Maaf soal selipan ulasan "Life of Pi" di atas karena "Lelaki Tua dan Laut" sedikit-banyak memberikan makna tersirat yang sama. Bedanya, buku ini terlihat lebih 'tersiksa' karena karakter yang hanya sendirian di atas perahu adalah seorang lelaki tua yang ringkih dan harus bertahan hidup walaupun hanya beberapa hari. Juga seorang anak laki-laki yang pernah ikut melaut dengannya saat masih kecil dulu, beberapa kali lelaki tua itu mengeluh untuk membawanya melaut.
Nah. Aku juga merasa bosan di tengah-tengah saat lelaki tua melaut dan tak ada yang dilakukannya selain mencari ikan. Penulis sepertinya tahu betul teknis memancing di laut dan alat-alat yang digunakan--aku bahkan mencatatnya, seperti: harpun, kail, kait, tonggak, dan todak. Saat itulah aku harus bertahan dan terus membaca karena aku tahu ada hal yang besar di akhir cerita itu. Benar saja. Hal dramatis terjadi ketika lelaki tua berada dalam perjalanan pulang dan bertemu hiu-hiu yang akan menerkam hasil tangkapannya. Pada bagian ini, aku diingatkan untuk tidak masalah untuk merasa menyerah yang berujung pada berserah diri. Yah, semacam itulah.
Untung saja buku ini hanya 100 halaman lebih sedikit, karena bila lebih banyak halaman lagi, aku mungkin tidak akan kuat menyelesaikannya karena pada edisi terjemahan kali ini tidak ada penggalan bab. Kesabaran sangat dibutuhkan untuk menunggu "keseruan" muncul karena, walaupun tipis, selain tak ada jeda berbentuk bab tersebut, awal sampai pertengahan ceritanya sungguh datar dan tipikal naskah klasik yang berparagraf panjang nan minim dialog. Namun, Cara Hemingway membuat cerita singkat ini begitu kompleks-lah yang menjadi kisah lelaki tua ini tak lekang oleh waktu.
Ulasan ini untuk Raafi & Bibli's Summer Reading List.
"Burung-burung itu hidupnya lebih berat daripada hidup kita kecuali burung rampok dan burung-burung yang besar dan kuat. Kenapa burung-burung diciptakan begitu lembut dan indah, seperti burung layang-layang laut, sedangkan samudra kadang teramat kejam? Laut memang baik hati dan indah. Tetapi ia bisa sangat kejam dan itu tiba-tiba saja datangnya sedangkan burung-burung yang terbaing menukik ke air dan berburu, dengan suara lirih dan sedih adalah terlalu lembut untuk laut." (hal. 18)
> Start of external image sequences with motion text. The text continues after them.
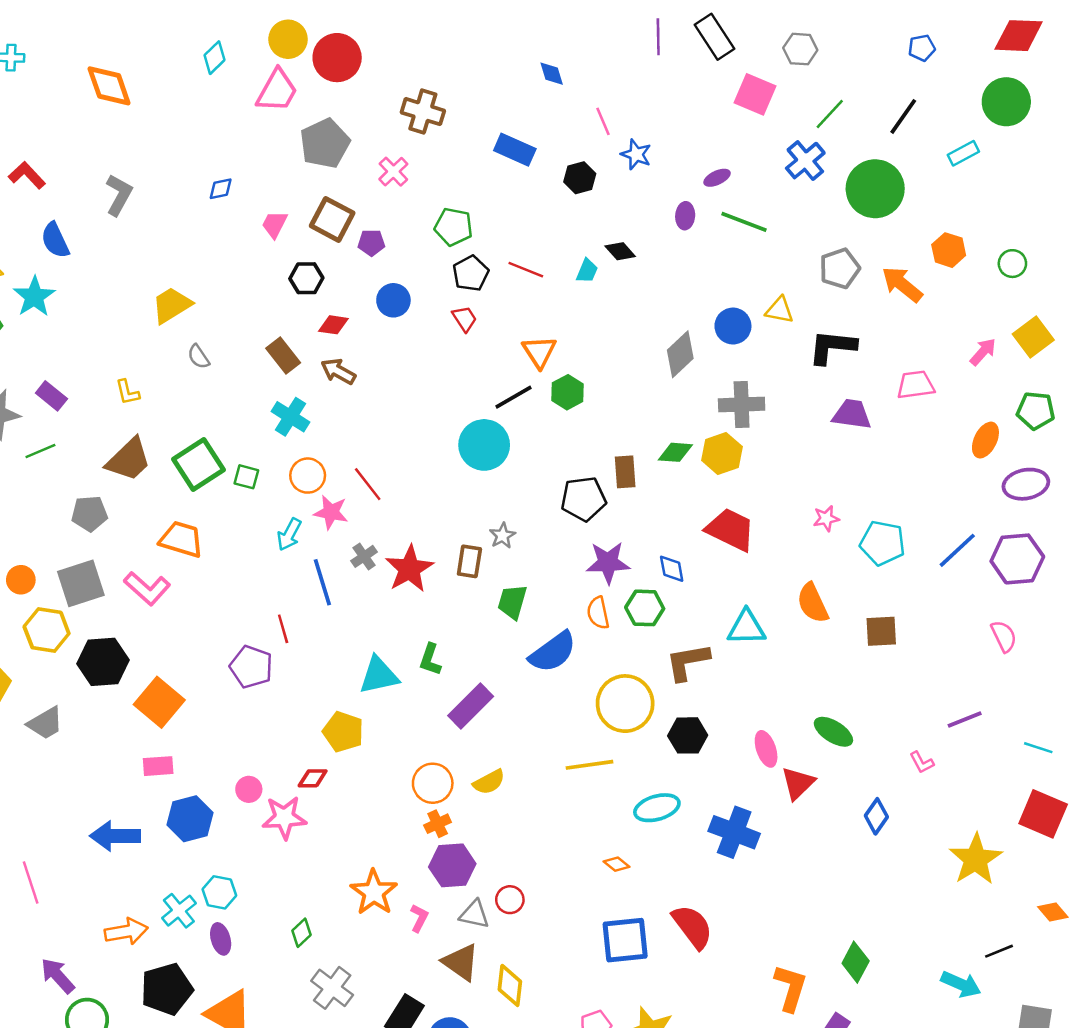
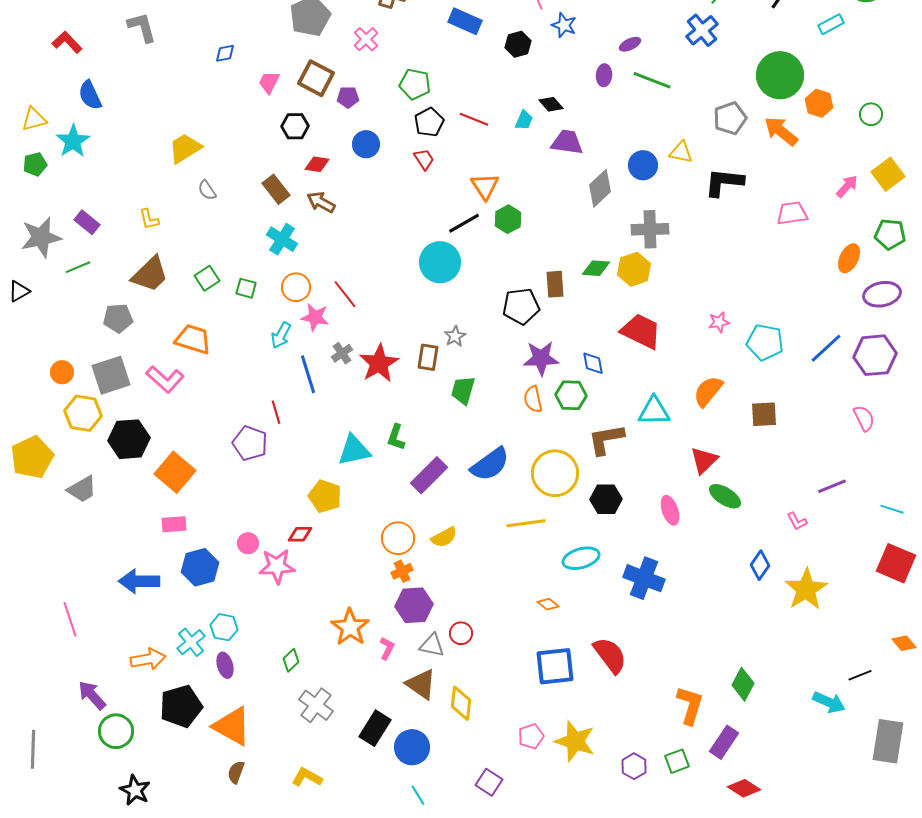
green circle: (875, 189) -> (780, 75), moved
gray L-shape: (119, 195) -> (142, 27), moved, turned -44
purple trapezoid: (852, 414) -> (567, 142), moved
green square: (199, 465) -> (207, 278), size x0.6
orange semicircle: (813, 603) -> (708, 391), turned 64
blue semicircle: (553, 652) -> (490, 464), moved
red triangle: (798, 783) -> (704, 460), moved
yellow star: (976, 859) -> (806, 589), moved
Gambar di atas aku ambil sesaat sebelum balik ke Jakarta usai libur Lebaran. Terlihat latar dua motor yang dipenuhi barang-barang pribadi dan oleh-oleh untuk dibawa oleh keluarga paman kembali ke kota domisilinya di Indramayu, Jawa Barat. Sungguh satu minggu itu waktu yang singkat untuk melepas rindu bersama keluarga. Tapi mungkin kalau lebih lama dari itu juga tidak akan terasa kerinduan untuk mengalaminya kembali di masa datang. Selamat tinggal liburan!
Aku harus bilang aku terlalu bodoh untuk menghafal buku-buku yang sudah kumiliki. Sesaat setelah membaca secara digital buku ini, aku baru ingat kalau aku sudah memiliki buku fisiknya yang kubeli awal tahun lalu. Hal ini menandakan bahwa aku terlewat. Hal itu mengindikasikan bahwa aku bukan orang yang pandai menimbun. Jadi, ada yang mau buku fisiknya? Beri jejak pada kolom komentar di bawah ya! Gambar buku fisiknya bisa kamu lihat pada postingan ini.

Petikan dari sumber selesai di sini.